Activity:
Only the total should be returned: the number of lines in the data that hold the string "CustomerAudit".

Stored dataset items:
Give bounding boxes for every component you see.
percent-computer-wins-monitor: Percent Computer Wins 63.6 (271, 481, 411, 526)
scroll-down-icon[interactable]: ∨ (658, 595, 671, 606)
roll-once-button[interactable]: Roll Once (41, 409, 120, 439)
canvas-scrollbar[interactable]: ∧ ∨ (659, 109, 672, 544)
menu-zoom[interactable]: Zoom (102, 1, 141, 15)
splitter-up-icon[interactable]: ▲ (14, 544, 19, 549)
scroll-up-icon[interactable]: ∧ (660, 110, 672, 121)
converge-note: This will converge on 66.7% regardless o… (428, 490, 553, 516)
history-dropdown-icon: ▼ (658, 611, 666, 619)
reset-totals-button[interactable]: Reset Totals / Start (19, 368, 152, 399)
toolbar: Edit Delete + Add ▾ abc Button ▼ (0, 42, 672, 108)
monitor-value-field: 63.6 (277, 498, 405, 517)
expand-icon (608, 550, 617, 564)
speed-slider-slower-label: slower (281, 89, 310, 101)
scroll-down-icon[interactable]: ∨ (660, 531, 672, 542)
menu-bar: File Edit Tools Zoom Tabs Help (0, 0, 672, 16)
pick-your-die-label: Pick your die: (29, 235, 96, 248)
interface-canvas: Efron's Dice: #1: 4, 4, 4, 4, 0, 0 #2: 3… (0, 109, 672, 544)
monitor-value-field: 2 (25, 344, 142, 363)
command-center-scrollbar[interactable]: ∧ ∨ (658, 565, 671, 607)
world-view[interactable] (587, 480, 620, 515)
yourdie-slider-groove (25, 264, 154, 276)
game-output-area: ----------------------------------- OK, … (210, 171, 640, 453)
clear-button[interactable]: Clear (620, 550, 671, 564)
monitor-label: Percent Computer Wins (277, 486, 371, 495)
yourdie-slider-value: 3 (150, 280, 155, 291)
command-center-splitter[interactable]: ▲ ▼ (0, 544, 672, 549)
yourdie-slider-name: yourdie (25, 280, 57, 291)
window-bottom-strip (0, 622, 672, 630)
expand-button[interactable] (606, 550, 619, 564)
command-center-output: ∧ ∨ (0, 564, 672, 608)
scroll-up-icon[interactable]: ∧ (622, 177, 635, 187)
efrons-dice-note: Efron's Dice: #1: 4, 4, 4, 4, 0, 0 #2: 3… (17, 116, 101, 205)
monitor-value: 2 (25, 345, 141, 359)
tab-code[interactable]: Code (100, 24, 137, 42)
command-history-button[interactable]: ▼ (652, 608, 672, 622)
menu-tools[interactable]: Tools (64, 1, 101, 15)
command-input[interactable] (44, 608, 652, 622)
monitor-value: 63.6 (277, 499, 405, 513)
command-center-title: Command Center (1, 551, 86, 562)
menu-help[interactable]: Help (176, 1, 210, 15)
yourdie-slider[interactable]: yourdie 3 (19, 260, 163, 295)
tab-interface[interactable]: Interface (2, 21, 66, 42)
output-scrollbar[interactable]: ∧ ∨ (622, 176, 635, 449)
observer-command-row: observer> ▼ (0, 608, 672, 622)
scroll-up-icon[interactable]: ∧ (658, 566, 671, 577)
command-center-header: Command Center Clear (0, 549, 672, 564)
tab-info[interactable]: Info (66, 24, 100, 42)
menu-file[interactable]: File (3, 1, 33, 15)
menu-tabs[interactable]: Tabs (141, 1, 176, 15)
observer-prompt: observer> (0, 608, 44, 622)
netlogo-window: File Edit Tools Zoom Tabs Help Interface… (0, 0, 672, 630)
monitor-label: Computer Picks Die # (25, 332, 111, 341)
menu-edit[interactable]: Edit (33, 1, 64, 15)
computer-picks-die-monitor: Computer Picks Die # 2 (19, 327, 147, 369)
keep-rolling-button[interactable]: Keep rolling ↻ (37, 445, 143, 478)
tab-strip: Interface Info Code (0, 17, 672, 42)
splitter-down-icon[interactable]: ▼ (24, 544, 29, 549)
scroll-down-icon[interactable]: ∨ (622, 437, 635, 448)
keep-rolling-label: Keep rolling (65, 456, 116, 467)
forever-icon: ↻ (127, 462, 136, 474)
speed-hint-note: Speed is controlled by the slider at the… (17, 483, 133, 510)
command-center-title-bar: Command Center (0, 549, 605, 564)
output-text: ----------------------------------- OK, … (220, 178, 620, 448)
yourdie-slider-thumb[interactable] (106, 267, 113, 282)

==

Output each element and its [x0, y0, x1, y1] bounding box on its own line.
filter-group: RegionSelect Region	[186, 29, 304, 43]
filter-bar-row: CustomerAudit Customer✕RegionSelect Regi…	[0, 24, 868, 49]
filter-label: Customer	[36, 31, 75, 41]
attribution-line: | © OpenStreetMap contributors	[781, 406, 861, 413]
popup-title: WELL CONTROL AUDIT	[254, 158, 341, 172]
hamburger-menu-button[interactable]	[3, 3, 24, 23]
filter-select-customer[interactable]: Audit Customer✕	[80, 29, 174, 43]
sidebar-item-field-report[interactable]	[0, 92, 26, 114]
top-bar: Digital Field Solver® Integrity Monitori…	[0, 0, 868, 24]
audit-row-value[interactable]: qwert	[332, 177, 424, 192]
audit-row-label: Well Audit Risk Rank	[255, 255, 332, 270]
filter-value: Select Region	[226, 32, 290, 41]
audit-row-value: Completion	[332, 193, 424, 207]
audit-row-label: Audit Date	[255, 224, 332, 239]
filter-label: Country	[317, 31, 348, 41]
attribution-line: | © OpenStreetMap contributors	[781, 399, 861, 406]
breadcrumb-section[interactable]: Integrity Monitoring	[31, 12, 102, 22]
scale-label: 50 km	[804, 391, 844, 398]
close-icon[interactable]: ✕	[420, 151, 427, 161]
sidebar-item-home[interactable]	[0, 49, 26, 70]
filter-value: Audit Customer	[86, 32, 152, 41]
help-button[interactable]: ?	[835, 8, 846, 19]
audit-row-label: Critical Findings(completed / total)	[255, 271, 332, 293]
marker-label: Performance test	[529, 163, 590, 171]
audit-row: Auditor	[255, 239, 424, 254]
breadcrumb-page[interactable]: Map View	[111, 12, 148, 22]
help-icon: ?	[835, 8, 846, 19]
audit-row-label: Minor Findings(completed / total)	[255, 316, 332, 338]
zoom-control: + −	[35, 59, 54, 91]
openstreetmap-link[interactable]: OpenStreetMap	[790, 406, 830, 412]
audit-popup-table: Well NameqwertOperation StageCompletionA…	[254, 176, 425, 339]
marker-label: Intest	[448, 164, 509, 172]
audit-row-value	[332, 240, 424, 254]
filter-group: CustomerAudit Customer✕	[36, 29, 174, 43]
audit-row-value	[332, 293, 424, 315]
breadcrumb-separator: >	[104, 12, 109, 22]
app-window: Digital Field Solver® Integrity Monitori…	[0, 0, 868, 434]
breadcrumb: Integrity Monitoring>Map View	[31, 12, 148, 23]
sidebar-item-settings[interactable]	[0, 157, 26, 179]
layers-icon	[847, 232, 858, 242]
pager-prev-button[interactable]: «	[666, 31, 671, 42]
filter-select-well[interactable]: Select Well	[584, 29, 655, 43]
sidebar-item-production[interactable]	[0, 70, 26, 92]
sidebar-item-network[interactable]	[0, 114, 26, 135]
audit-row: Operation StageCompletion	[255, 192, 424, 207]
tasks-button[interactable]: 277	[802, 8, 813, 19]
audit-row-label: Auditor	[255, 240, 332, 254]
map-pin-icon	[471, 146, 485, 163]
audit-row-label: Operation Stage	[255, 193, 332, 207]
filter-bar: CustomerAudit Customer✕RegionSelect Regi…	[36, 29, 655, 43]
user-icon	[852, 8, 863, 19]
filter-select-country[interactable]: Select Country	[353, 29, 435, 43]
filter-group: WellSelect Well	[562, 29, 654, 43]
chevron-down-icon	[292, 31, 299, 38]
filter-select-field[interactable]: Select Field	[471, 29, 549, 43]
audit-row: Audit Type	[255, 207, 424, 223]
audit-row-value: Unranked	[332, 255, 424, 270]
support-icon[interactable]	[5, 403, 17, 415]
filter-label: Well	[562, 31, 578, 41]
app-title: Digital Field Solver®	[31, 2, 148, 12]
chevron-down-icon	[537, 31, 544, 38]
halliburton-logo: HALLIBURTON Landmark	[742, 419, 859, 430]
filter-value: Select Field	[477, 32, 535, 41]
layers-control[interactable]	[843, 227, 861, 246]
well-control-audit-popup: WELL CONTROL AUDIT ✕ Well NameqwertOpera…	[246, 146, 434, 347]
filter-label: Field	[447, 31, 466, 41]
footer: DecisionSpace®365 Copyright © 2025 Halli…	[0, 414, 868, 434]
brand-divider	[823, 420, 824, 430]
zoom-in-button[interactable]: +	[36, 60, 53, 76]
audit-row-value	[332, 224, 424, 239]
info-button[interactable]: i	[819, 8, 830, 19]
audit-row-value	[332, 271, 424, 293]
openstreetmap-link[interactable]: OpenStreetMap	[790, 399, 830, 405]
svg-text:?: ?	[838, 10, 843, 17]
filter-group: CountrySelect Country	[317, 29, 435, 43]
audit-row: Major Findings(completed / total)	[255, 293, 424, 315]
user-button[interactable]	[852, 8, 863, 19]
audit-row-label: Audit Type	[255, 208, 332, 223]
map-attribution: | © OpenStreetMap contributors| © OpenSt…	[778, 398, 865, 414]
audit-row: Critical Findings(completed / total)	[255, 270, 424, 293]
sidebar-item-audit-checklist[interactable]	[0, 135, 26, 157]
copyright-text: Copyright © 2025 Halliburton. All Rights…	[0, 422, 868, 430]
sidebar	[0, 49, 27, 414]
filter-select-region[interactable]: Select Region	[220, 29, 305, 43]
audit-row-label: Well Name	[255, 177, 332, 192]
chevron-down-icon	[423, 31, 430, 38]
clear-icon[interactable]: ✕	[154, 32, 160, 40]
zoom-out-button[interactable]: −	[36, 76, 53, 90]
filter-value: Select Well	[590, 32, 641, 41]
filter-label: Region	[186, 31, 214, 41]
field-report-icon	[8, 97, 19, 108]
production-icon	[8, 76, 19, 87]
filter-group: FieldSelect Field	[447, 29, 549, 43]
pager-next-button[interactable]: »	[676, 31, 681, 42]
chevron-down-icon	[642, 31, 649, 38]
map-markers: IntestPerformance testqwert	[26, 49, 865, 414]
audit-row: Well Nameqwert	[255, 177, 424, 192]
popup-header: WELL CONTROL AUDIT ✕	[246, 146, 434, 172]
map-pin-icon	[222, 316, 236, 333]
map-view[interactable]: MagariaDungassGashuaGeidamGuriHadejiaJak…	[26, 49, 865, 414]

Written answer:
3